Unsere Hilfe in Kamerun

Unsere Aktivitäten im Überblick:

Ärzte ohne Grenzen konzentrierte 2014 die Hilfe in Kamerun auf den Osten des Landes. Dort führten die Teams ein Nothilfeprojekt zur Versorgung von Flüchtlingen aus der Zentralafrikanischen Republik durch.

Die Hilfe in Kamerun im Einzelnen (Auszug):

  • Hunderttausende Menschen aus der Zentralafrikanischen Republik suchten 2014 Zuflucht in Kamerun und anderen Ländern. Allein im Februar kamen etwa 9.000 Flüchtlinge innerhalb von zehn Tagen in Kamerun an, bis zum Jahresende waren es rund 135.000 Menschen.
  • Im Rahmen der Hilfe in Kamerun unterstützte Ärzte ohne Grenzen ab Januar 2014 das Gesundheitsministerium mit medizinischer, psychologischer und Ernährungshilfe an den Flüchtlingsstandorten Garoua-Boulaï, Gado-Badzéré, Gbiti und Batouri. Die Mehrheit der Patienten litt unter Mangelernährung, Malaria und Atemwegsinfektionen. Die medizinische Hilfe, vor allem Geburtshilfe und die medizinische Versorgung von Kindern bis zum Alter von 15 Jahren, stand auch der lokalen Bevölkerung zur Verfügung. Zudem halfen die Teams bei  Impfkampagnen.
  • In Garoua-Boulaï, einer kleinen Grenzstadt, führten die Mitarbeiter medizinische Sprechstunden durch, verteilten Hilfsgüter und verbesserten die Wasser- und Sanitärversorgung am Transitort Pont Bascule. Die Wasser- und Sanitäraktivitäten wurden im Oktober 2014 an die Nichtregierungsorganisation „Solidarité Internationale“ übergeben. Ein weiteres Team arbeitete im Bezirkskrankenhaus und gab mehr als 1.000 ambulante Sprechstunden wöchentlich. Im Evangelischen Krankenhaus unterstützte Ärzte ohne Grenzen das Ernährungszentrum und erhöhte 2014 die Bettenanzahl auf 100, um mehr schwer mangelernährte Kinder aufnehmen zu können.
  • Die Hilfe in Kamerun umfasste von Februar bis Oktober 2014 auch die Unterstützung eines Gesundheitszentrums im Lager Gado-Badzéré, das rund 25 Kilometer von Garoua-Boulaï entfernt liegt.
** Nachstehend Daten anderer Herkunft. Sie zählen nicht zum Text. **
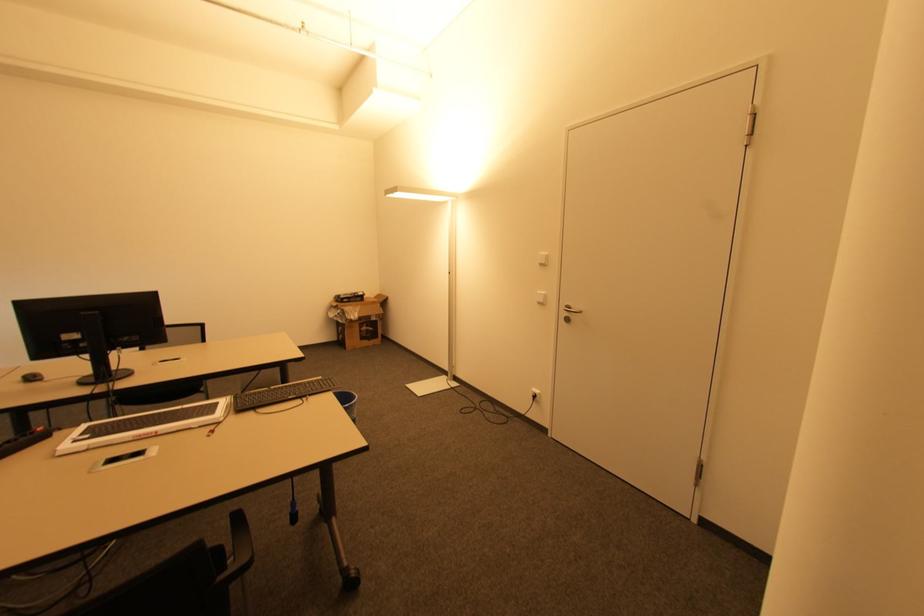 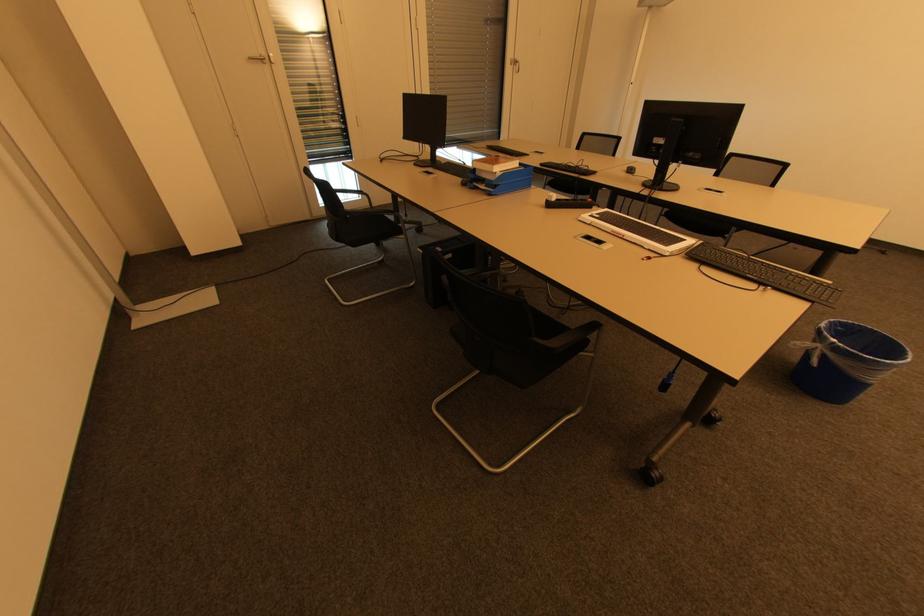 Locate, in the second image, the point that corresponds to (x=105, y=376) in the first image.

(660, 183) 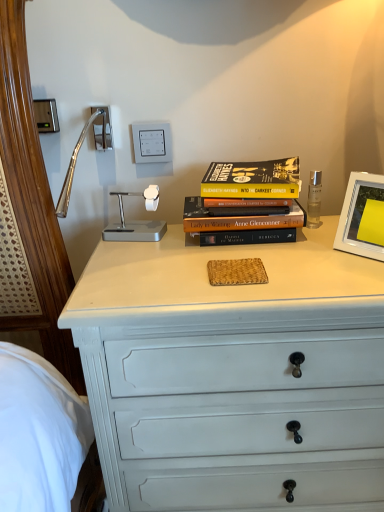 Locate an element on the screen. vacant space to the left of hardcover book at center is located at coordinates (149, 246). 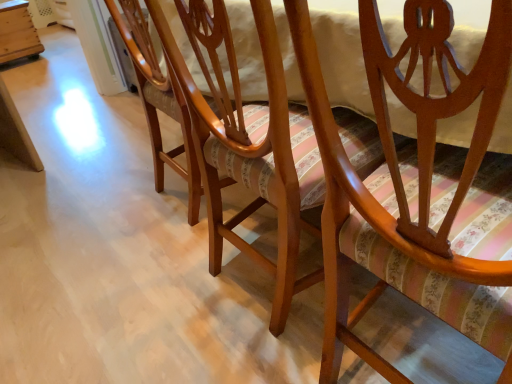 Question: From the image's perspective, is wooden crate at left below wooden chair at center, which is the 2th chair from front to back?

Choices:
 (A) no
 (B) yes

Answer: (A)

Question: Can you see wooden crate at left touching wooden chair at center, the 2th chair positioned from the right?

Choices:
 (A) yes
 (B) no

Answer: (B)

Question: Does wooden crate at left have a lesser width compared to wooden chair at center, positioned as the 1th chair in left-to-right order?

Choices:
 (A) no
 (B) yes

Answer: (A)

Question: Considering the relative positions of wooden crate at left and wooden chair at center, which ranks as the 1th chair in back-to-front order, in the image provided, is wooden crate at left in front of wooden chair at center, which ranks as the 1th chair in back-to-front order,?

Choices:
 (A) no
 (B) yes

Answer: (A)

Question: From the image's perspective, is wooden crate at left on top of wooden chair at center, which ranks as the 1th chair in back-to-front order?

Choices:
 (A) yes
 (B) no

Answer: (A)

Question: From the image's perspective, is wooden chair at center, which ranks as the 1th chair in back-to-front order, located above or below matte wood chair at center, placed as the second chair when sorted from back to front?

Choices:
 (A) below
 (B) above

Answer: (B)

Question: Is wooden chair at center, which ranks as the 1th chair in back-to-front order, bigger or smaller than matte wood chair at center, placed as the second chair when sorted from back to front?

Choices:
 (A) big
 (B) small

Answer: (B)

Question: Is wooden chair at center, the 2th chair positioned from the right, spatially inside matte wood chair at center, placed as the second chair when sorted from back to front, or outside of it?

Choices:
 (A) inside
 (B) outside

Answer: (B)

Question: Considering the relative positions of wooden chair at center, which ranks as the 1th chair in back-to-front order, and matte wood chair at center, which is the 1th chair in right-to-left order, in the image provided, is wooden chair at center, which ranks as the 1th chair in back-to-front order, to the left or to the right of matte wood chair at center, which is the 1th chair in right-to-left order,?

Choices:
 (A) right
 (B) left

Answer: (B)

Question: From the image's perspective, is wooden crate at left positioned above or below matte wood chair at center, the first chair when ordered from front to back?

Choices:
 (A) above
 (B) below

Answer: (A)

Question: From a real-world perspective, is wooden crate at left physically located above or below matte wood chair at center, which is the 1th chair in right-to-left order?

Choices:
 (A) above
 (B) below

Answer: (B)

Question: In the image, is wooden crate at left positioned in front of or behind matte wood chair at center, the first chair when ordered from front to back?

Choices:
 (A) behind
 (B) front

Answer: (A)

Question: Would you say wooden crate at left is inside or outside matte wood chair at center, placed as the second chair when sorted from back to front?

Choices:
 (A) inside
 (B) outside

Answer: (B)

Question: Looking at the image, does matte wood chair at center, placed as the second chair when sorted from back to front, seem bigger or smaller compared to wooden crate at left?

Choices:
 (A) small
 (B) big

Answer: (B)

Question: From a real-world perspective, is matte wood chair at center, placed as the second chair when sorted from back to front, positioned above or below wooden crate at left?

Choices:
 (A) above
 (B) below

Answer: (A) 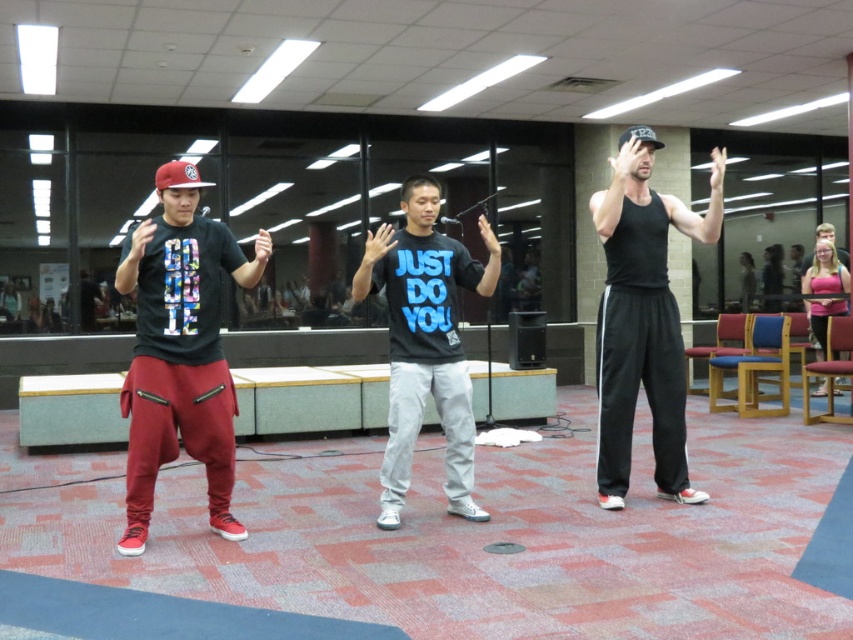 Can you confirm if matte black t-shirt at center is wider than black matte t-shirt at center?

Yes.

Who is more forward, (207, 241) or (465, 483)?

Point (207, 241) is more forward.

Which is in front, point (152, 275) or point (431, 180)?

Point (152, 275) is in front.

What are the coordinates of `matte black t-shirt at center` in the screenshot? It's located at click(x=180, y=349).

Is black tank top at right to the left of black matte t-shirt at center from the viewer's perspective?

In fact, black tank top at right is to the right of black matte t-shirt at center.

Is black tank top at right thinner than black matte t-shirt at center?

No.

Which is behind, point (601, 355) or point (437, 212)?

Positioned behind is point (601, 355).

Where is `black tank top at right`? The image size is (853, 640). black tank top at right is located at coordinates (643, 317).

Can you confirm if matte black t-shirt at center is positioned to the right of black tank top at right?

In fact, matte black t-shirt at center is to the left of black tank top at right.

This screenshot has height=640, width=853. What do you see at coordinates (180, 349) in the screenshot? I see `matte black t-shirt at center` at bounding box center [180, 349].

This screenshot has height=640, width=853. In order to click on matte black t-shirt at center in this screenshot , I will do `click(180, 349)`. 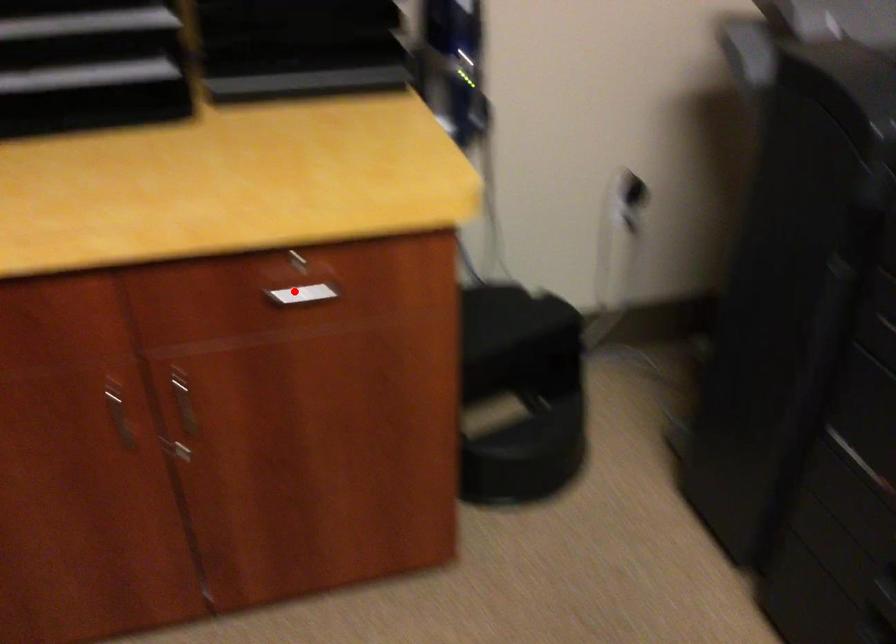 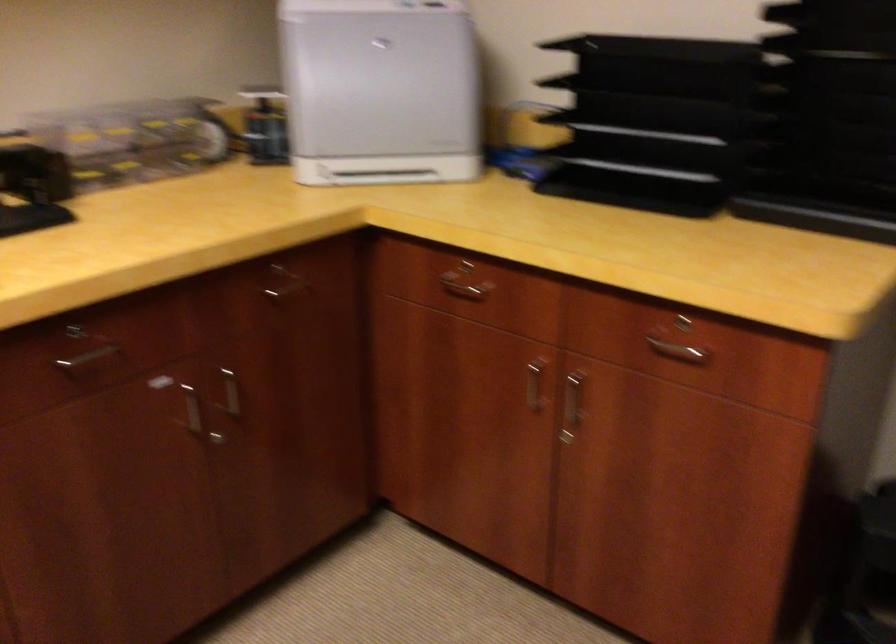 Where in the second image is the point corresponding to the highlighted location from the first image?

(677, 351) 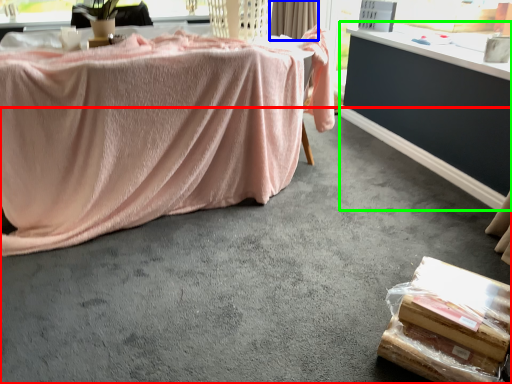 Question: Which is nearer to the concrete (highlighted by a red box)? curtain (highlighted by a blue box) or table (highlighted by a green box).

Choices:
 (A) curtain
 (B) table

Answer: (B) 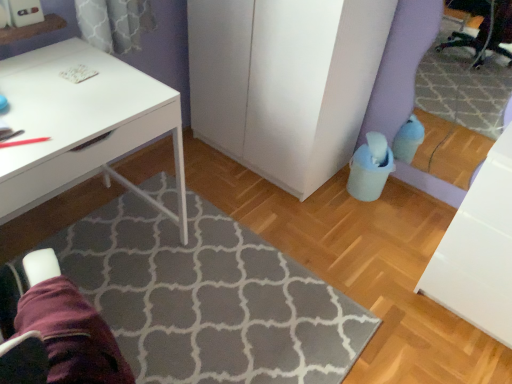 Find the location of a particular element. free spot in front of white matte cabinet at center is located at coordinates (287, 218). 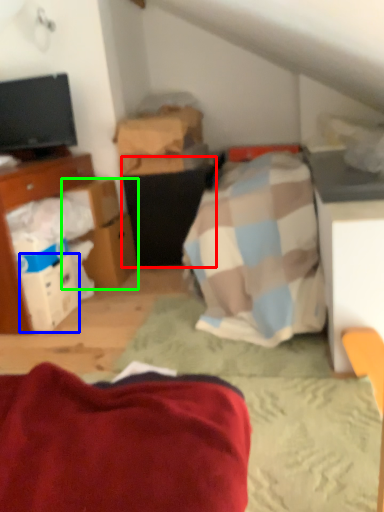 Question: Which object is positioned farthest from vanity (highlighted by a red box)? Select from box (highlighted by a blue box) and cardboard box (highlighted by a green box).

Choices:
 (A) box
 (B) cardboard box

Answer: (A) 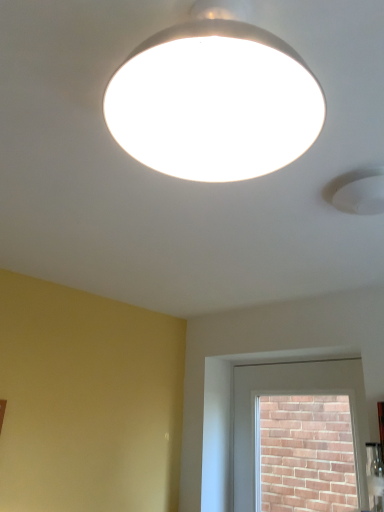 Question: Is white matte lamp at upper center not close to brick at upper center?

Choices:
 (A) no
 (B) yes

Answer: (B)

Question: Could you tell me if white matte lamp at upper center is facing brick at upper center?

Choices:
 (A) no
 (B) yes

Answer: (A)

Question: Does white matte lamp at upper center have a lesser width compared to brick at upper center?

Choices:
 (A) no
 (B) yes

Answer: (A)

Question: Is white matte lamp at upper center bigger than brick at upper center?

Choices:
 (A) no
 (B) yes

Answer: (A)

Question: Considering the relative positions of white matte lamp at upper center and brick at upper center in the image provided, is white matte lamp at upper center to the right of brick at upper center from the viewer's perspective?

Choices:
 (A) yes
 (B) no

Answer: (B)

Question: From a real-world perspective, is white matte lamp at upper center physically above brick at upper center?

Choices:
 (A) no
 (B) yes

Answer: (B)

Question: From a real-world perspective, does brick at upper center stand above white matte lamp at upper center?

Choices:
 (A) yes
 (B) no

Answer: (B)

Question: From the image's perspective, is brick at upper center located beneath white matte lamp at upper center?

Choices:
 (A) no
 (B) yes

Answer: (B)

Question: Does brick at upper center have a greater height compared to white matte lamp at upper center?

Choices:
 (A) yes
 (B) no

Answer: (A)

Question: Is brick at upper center oriented away from white matte lamp at upper center?

Choices:
 (A) yes
 (B) no

Answer: (B)

Question: Does brick at upper center lie in front of white matte lamp at upper center?

Choices:
 (A) yes
 (B) no

Answer: (B)

Question: From the image's perspective, would you say brick at upper center is positioned over white matte lamp at upper center?

Choices:
 (A) no
 (B) yes

Answer: (A)

Question: From a real-world perspective, is white matte lamp at upper center physically located above or below brick at upper center?

Choices:
 (A) above
 (B) below

Answer: (A) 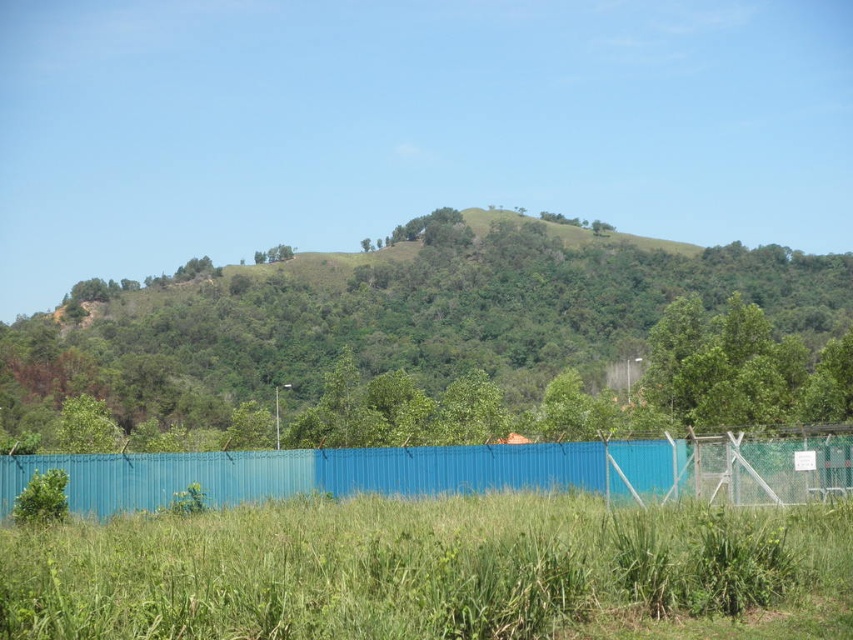 Question: Which of the following is the closest to the observer?

Choices:
 (A) (90, 328)
 (B) (697, 632)
 (C) (788, 452)

Answer: (B)

Question: Estimate the real-world distances between objects in this image. Which object is closer to the blue corrugated metal fence at lower center?

Choices:
 (A) green grassy at lower center
 (B) green leafy tree at center

Answer: (A)

Question: Is green grassy at lower center positioned before blue corrugated metal fence at lower center?

Choices:
 (A) yes
 (B) no

Answer: (A)

Question: Which of the following is the closest to the observer?

Choices:
 (A) green grassy at lower center
 (B) green leafy tree at center

Answer: (A)

Question: Can you confirm if green grassy at lower center is smaller than blue corrugated metal fence at lower center?

Choices:
 (A) yes
 (B) no

Answer: (B)

Question: From the image, what is the correct spatial relationship of green leafy tree at center in relation to blue corrugated metal fence at lower center?

Choices:
 (A) below
 (B) above

Answer: (B) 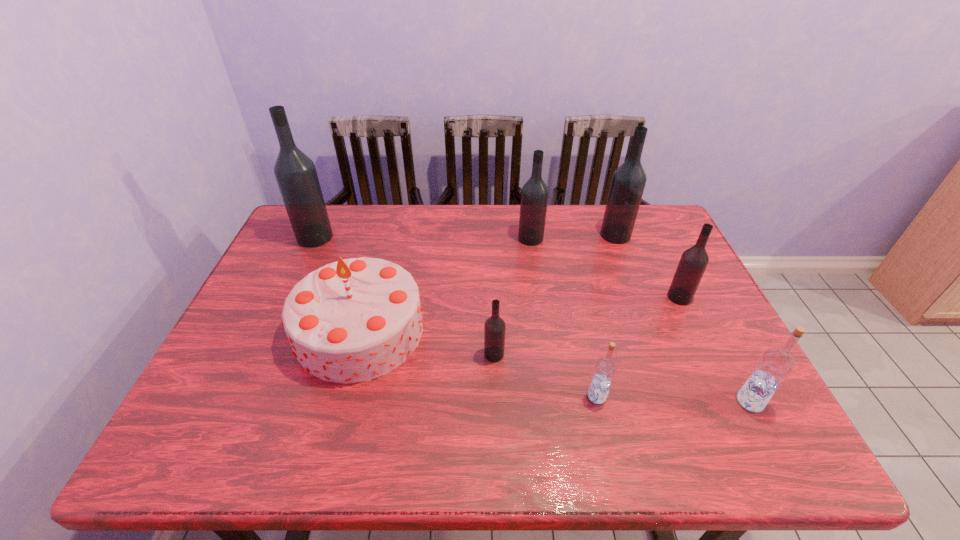 The image size is (960, 540). I want to click on the leftmost vodka, so (295, 173).

I want to click on the leftmost object, so click(x=295, y=173).

The width and height of the screenshot is (960, 540). I want to click on the third object from right to left, so pyautogui.click(x=628, y=182).

Image resolution: width=960 pixels, height=540 pixels. I want to click on the sixth shortest vodka, so click(x=628, y=182).

This screenshot has height=540, width=960. I want to click on the fifth object from right to left, so click(534, 195).

Where is `the third tallest object`? Image resolution: width=960 pixels, height=540 pixels. the third tallest object is located at coordinates (534, 195).

Where is `the second object from left to right`? The width and height of the screenshot is (960, 540). the second object from left to right is located at coordinates (353, 320).

Identify the location of the rightmost black vodka. (693, 262).

Find the location of `the fourth nearest vodka`. the fourth nearest vodka is located at coordinates (693, 262).

Find the location of a particular element. the right blue vodka is located at coordinates pos(775,365). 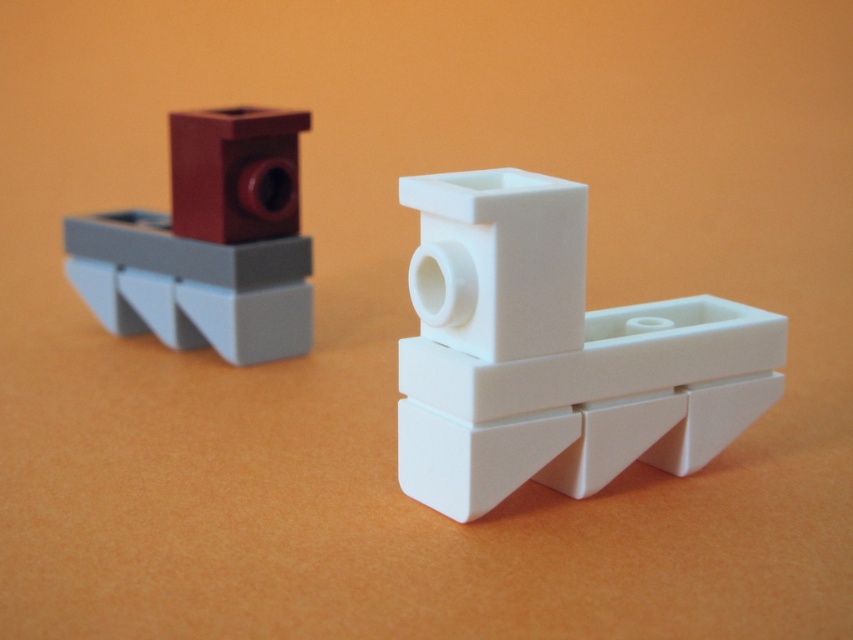 You are a child trying to reach both the white plastic boat at center and the matte red brick at upper left. Which object can you grab first without moving your hand?

The white plastic boat at center is closer to the viewer than the matte red brick at upper left, so you can grab it first without moving your hand.

You are playing with LEGO boats and want to place a new boat between the gray and red LEGO boat on the left and the white plastic boat at center. Can you determine if there is enough space between them based on their positions?

The white plastic boat at center is located at point (x=555, y=353), so there is enough space between the gray and red LEGO boat on the left and the white plastic boat at center to place a new boat between them. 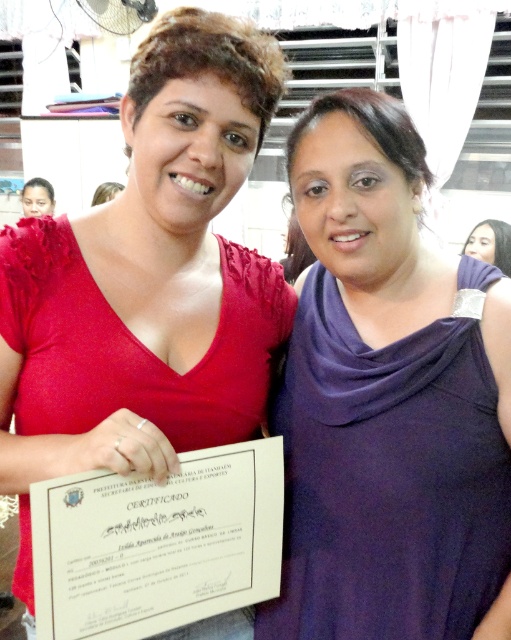 Looking at this image, is matte red dress at center positioned before white paper certificate at center?

No, matte red dress at center is behind white paper certificate at center.

Can you confirm if matte red dress at center is shorter than white paper certificate at center?

No.

Does point (96, 300) come closer to viewer compared to point (108, 563)?

No.

The image size is (511, 640). In order to click on matte red dress at center in this screenshot , I will do `click(147, 280)`.

Between white paper certificate at center and purple matte scarf at upper right, which one is positioned lower?

white paper certificate at center is lower down.

Between white paper certificate at center and purple matte scarf at upper right, which one appears on the right side from the viewer's perspective?

purple matte scarf at upper right

Find the location of a particular element. Image resolution: width=511 pixels, height=640 pixels. white paper certificate at center is located at coordinates (157, 544).

Is purple matte dress at center taller than white paper certificate at center?

Correct, purple matte dress at center is much taller as white paper certificate at center.

Which is more to the right, purple matte dress at center or white paper certificate at center?

purple matte dress at center is more to the right.

Between point (312, 442) and point (113, 582), which one is positioned in front?

Point (113, 582) is more forward.

This screenshot has width=511, height=640. What are the coordinates of `purple matte dress at center` in the screenshot? It's located at (386, 400).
Ärzte ohne Grenzen bot dort ein ambulantes Ernährungszentrum und psychologische Einzel- sowie Gruppensitzungen an. Zudem verbesserten die Mitarbeiter die Wasser- und Sanitärversorgung im Camp, führten epidemiologische Untersuchungen durch und reagierten rasch auf einen Cholera-Ausbruch.
  • Im März nahm  Ärzte ohne Grenzen die Arbeit in Gbiti auf, einer anderen Grenzstadt, wo mehr als 20.000 Flüchtlinge registriert wurden. Die Mitarbeiter gaben hier wöchentlich rund 1.000 Sprechstunden, lieferten Trinkwasser und bauten Latrinen und Duschen in einem Camp. Zwei mobile Teams leisteten medizinische Hilfe für verstreute Flüchtlingsgruppen in der Region. Patienten, die intensiver versorgt werden mussten, wurden in die Krankenhäuser nach Batouri oder Bertoua gebracht. Ärzte ohne Grenzen unterstützte auch das Bezirkskrankenhaus in Batouri bei der Versorgung von Patienten mit schwerer Mangelernährung, bei denen es medizinische Komplikationen gab. Die Bettenkapazität wurde auf 150 erhöht.
  • Im Juni 2014 reduzierte Ärzte ohne Grenzen die Hilfe in Kamerun: Ein langjähriges Projekt, der Buruli-Ulker-Pavillon in Akonolinga, wurde an das Gesundheitsministerium übergeben. Das Projekt startete 2002, weil es viele Menschen mit Buruli-Ulker gab, einer chronischen Infektion, die Haut und Gewebe zerstört. Ärzte ohne Grenzen stellte in den zwölf Jahren Labordiagnosen, Antibiotika, Wundreinigung, chirurgische Eingriffe und Physiotherapie zur Verfügung. Rund 1.400 Patienten wurden seit Projektbeginn behandelt und rund 43.000 Menschen profitierten von den Aufklärungsmaßnahmen. Das schweizerische Universitätskrankenhaus in Genf wird weiterhin kamerunische Medizinstudenten im Bereich chronischer Wundbehandlung und –versorgung ausbilden. Dies schließt auch Buruli-Ulker ein.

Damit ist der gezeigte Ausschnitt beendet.